Find All Divisors
Find every divisor of any integer up to 1 billion - divisor count, sum, prime/perfect/abundant detection. Free, offline, client-side, instant, secure.
Enter any positive integer up to 1,000,000,000. The tool finds every divisor via the standard √n trick (O(√n) - about 31,623 iterations at the upper limit). Reports divisor count, sum, sum of proper divisors, and whether the number is prime, perfect, deficient, or abundant. Optionally view divisor pairs (a × b = n) instead of the flat list.
How to Use Find All Divisors
- Type a positive integer. Anything from 1 up to 1,000,000,000. The input is bounded - values above the cap show an error rather than freezing the browser.
- Choose a view. "Flat list" is the standard sorted output (1, 2, 3, …). "Pairs" shows divisor pairs (a × b = n) - useful when factoring or visualising rectangular tilings.
- Pick a separator for the flat list - comma+space, newline, or space. Switching re-renders the output immediately.
- Click Generate divisors or press Enter in the input. The output, badges, and stats line all update at once.
- Read the badges. Prime / perfect / deficient / abundant - plus the divisor count. Prime numbers have exactly 2 divisors (1 and themselves); perfect numbers equal the sum of their proper divisors (6, 28, 496, 8128, …); deficient/abundant compare that sum to the number itself.
- Inspect the stats line. N value, divisor count, sum of all divisors, sum of proper divisors (sum minus N), and abundance classification - everything you need for a number-theory homework problem.
- Copy or download. Copy uses the Clipboard API with an
execCommandfallback. Download TXT savesdivisors.txt. Ctrl/Cmd + Enter also generates.

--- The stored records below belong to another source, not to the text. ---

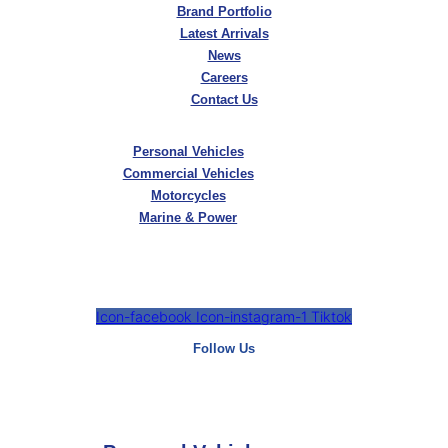
Brand Portfolio
Latest Arrivals
News
Careers
Contact Us
Personal Vehicles
Commercial Vehicles
Motorcycles
Marine & Power
Icon-facebook
Icon-instagram-1
Tiktok
Follow Us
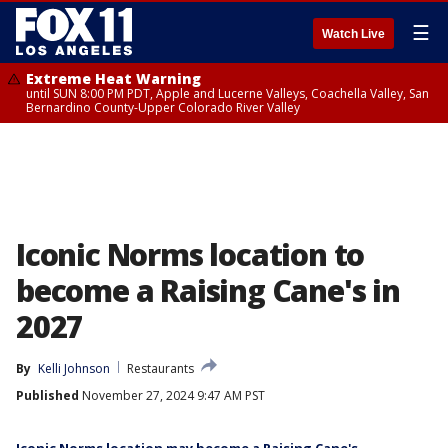
☰
Watch Live
Extreme Heat Warning
until SUN 8:00 PM PDT, Apple and Lucerne Valleys, Coachella Valley, San
Bernardino County-Upper Colorado River Valley
Iconic Norms location to
become a Raising Cane's in
2027
By
Kelli Johnson
Restaurants
Published
November 27, 2024 9:47 AM PST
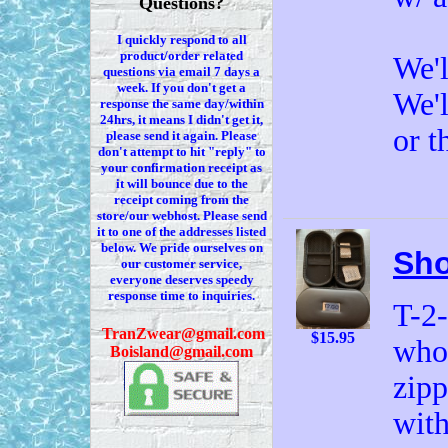
Questions?
I quickly respond to all
product/order related
We'l
questions via
email 7
days a
week. If you
don't
get a
We'l
response the same day/within
24hrs, it means I
didn't
get it,
or t
please send it again. Please
don't
attempt to hit "reply" to
your confirmation receipt
as
it
will bounce due to the
receipt coming from the
store/our webhost. Please send
it to one of the addresses listed
below. We
pride ourselves on
Sho
our customer service,
everyone deserves speedy
response time to inquiries.
T-2
T
ranZwear@gmail.com
$15.95
who 
Boisland@gmail.com
zipp
with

Frequently Asked Questions
What’s the √n trick?
Divisors come in pairs: if d divides n, then so does n/d, and exactly one member of each pair is ≤ √n. So instead of looping from 1 to n (which would take a billion iterations for the upper limit), the tool loops from 1 to floor(√n) – about 31,623 iterations at the max – and pushes both i and n/i when i divides n. When i² = n (perfect square) we skip the duplicate.
What’s a prime number?
A positive integer greater than 1 whose only divisors are 1 and itself. So the divisor count is exactly 2. The tool detects this and shows a “prime” badge. (1 is not prime by convention – it has only 1 divisor.)
What’s a perfect number?
A positive integer that equals the sum of its proper divisors (divisors excluding itself). The first four are 6 (= 1+2+3), 28 (= 1+2+4+7+14), 496, and 8128. The tool detects perfect numbers and shows a “perfect number” badge. Perfect numbers below 1 billion are vanishingly rare – there are only five of them.

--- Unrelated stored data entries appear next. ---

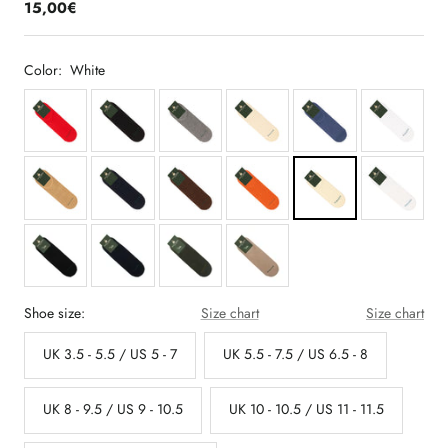
15,00€
Color:
White
Shoe size:
Size chart
Size chart
UK 3.5 - 5.5 / US 5 - 7
UK 5.5 - 7.5 / US 6.5 - 8
UK 8 - 9.5 / US 9 - 10.5
UK 10 - 10.5 / US 11 - 11.5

What do “deficient” and “abundant” mean?
Compare the sum of proper divisors (s) to the number n. If s < n, the number is deficient (most numbers are). If s = n, it’s perfect. If s > n, it’s abundant. 12 is the smallest abundant number: 1+2+3+4+6 = 16 > 12. The badge shows which class your number falls into.
Why is the maximum 1 billion?
It’s a UI-time bound, not a math limit. √(10⁹) ≈ 31,623 – a single tight loop runs in well under 10 ms in any modern JS engine. √(10¹⁸) would be 10⁹ iterations – about 5-10 seconds, which would freeze the page. If you need bigger numbers, run the same algorithm in a Web Worker or on the command line.
What does the “pairs” view show?
For each divisor pair (a, b) where a ≤ b and a × b = n, one line. For 12: 1 × 12, 2 × 6, 3 × 4. Useful for factoring intuition and for showing rectangular tilings (a 12-cell grid can be 1×12, 2×6, or 3×4).
How many divisors can a number have?
For typical numbers near a billion, the divisor count is small (most have 4-16 divisors). The “highly composite” numbers – those with more divisors than any smaller number – have the most. Examples: 60 has 12 divisors, 5040 has 60, 720720 has 240. Near 1 billion, the highly composite champion is 735134400 with 1344 divisors.
Is my data uploaded to a server?
No. The page is three static files (HTML, CSS, JS) and runs entirely in your browser using plain arithmetic. No fetch, no XHR, no analytics, no cookies. You can disconnect from the internet after the page loads and the tool still works.